● **ASSIGNED TASK**: What follows is a block of records; restate each one word for word.

··· EXERCISE DATA ···

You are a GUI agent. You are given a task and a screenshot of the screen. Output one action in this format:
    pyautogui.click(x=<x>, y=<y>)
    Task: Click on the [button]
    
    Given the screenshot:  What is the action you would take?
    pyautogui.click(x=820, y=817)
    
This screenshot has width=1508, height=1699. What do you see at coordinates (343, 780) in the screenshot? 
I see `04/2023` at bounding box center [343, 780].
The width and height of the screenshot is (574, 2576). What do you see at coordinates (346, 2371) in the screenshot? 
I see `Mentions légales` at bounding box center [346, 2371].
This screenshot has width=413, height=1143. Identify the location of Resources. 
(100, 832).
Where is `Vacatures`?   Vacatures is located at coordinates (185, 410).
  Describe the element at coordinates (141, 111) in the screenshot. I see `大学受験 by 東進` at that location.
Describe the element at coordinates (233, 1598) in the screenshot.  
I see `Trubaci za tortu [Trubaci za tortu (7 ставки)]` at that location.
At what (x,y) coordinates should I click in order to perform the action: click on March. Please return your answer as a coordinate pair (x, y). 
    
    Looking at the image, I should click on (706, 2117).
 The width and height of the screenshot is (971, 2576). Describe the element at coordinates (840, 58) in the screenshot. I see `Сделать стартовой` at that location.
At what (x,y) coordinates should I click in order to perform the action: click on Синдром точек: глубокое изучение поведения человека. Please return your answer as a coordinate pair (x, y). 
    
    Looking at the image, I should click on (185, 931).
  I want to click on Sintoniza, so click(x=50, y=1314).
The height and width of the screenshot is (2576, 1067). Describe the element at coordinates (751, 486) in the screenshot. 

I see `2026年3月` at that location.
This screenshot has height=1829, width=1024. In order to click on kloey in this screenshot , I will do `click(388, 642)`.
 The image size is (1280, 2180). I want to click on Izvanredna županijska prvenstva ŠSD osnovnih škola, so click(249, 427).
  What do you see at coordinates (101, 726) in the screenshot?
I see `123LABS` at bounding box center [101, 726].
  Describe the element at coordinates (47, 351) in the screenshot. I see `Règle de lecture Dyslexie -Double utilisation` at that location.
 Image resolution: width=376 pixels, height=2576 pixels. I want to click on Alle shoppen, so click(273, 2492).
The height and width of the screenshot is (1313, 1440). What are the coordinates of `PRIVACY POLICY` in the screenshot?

···

● **EXERCISE OUTPUT**:
You are a GUI agent. You are given a task and a screenshot of the screen. Output one action in this format:
    pyautogui.click(x=<x>, y=<y>)
    Task: Click on the [button]
    
    Given the screenshot:  What is the action you would take?
    pyautogui.click(x=820, y=817)
    
This screenshot has width=1508, height=1699. What do you see at coordinates (343, 780) in the screenshot? 
I see `04/2023` at bounding box center [343, 780].
The width and height of the screenshot is (574, 2576). What do you see at coordinates (346, 2371) in the screenshot? 
I see `Mentions légales` at bounding box center [346, 2371].
This screenshot has width=413, height=1143. Identify the location of Resources. 
(100, 832).
Where is `Vacatures`?   Vacatures is located at coordinates (185, 410).
  Describe the element at coordinates (141, 111) in the screenshot. I see `大学受験 by 東進` at that location.
Describe the element at coordinates (233, 1598) in the screenshot.  
I see `Trubaci za tortu [Trubaci za tortu (7 ставки)]` at that location.
At what (x,y) coordinates should I click in order to perform the action: click on March. Please return your answer as a coordinate pair (x, y). 
    
    Looking at the image, I should click on (706, 2117).
 The width and height of the screenshot is (971, 2576). Describe the element at coordinates (840, 58) in the screenshot. I see `Сделать стартовой` at that location.
At what (x,y) coordinates should I click in order to perform the action: click on Синдром точек: глубокое изучение поведения человека. Please return your answer as a coordinate pair (x, y). 
    
    Looking at the image, I should click on (185, 931).
  I want to click on Sintoniza, so click(x=50, y=1314).
The height and width of the screenshot is (2576, 1067). Describe the element at coordinates (751, 486) in the screenshot. 

I see `2026年3月` at that location.
This screenshot has height=1829, width=1024. In order to click on kloey in this screenshot , I will do `click(388, 642)`.
 The image size is (1280, 2180). I want to click on Izvanredna županijska prvenstva ŠSD osnovnih škola, so click(249, 427).
  What do you see at coordinates (101, 726) in the screenshot?
I see `123LABS` at bounding box center [101, 726].
  Describe the element at coordinates (47, 351) in the screenshot. I see `Règle de lecture Dyslexie -Double utilisation` at that location.
 Image resolution: width=376 pixels, height=2576 pixels. I want to click on Alle shoppen, so click(273, 2492).
The height and width of the screenshot is (1313, 1440). What are the coordinates of `PRIVACY POLICY` in the screenshot?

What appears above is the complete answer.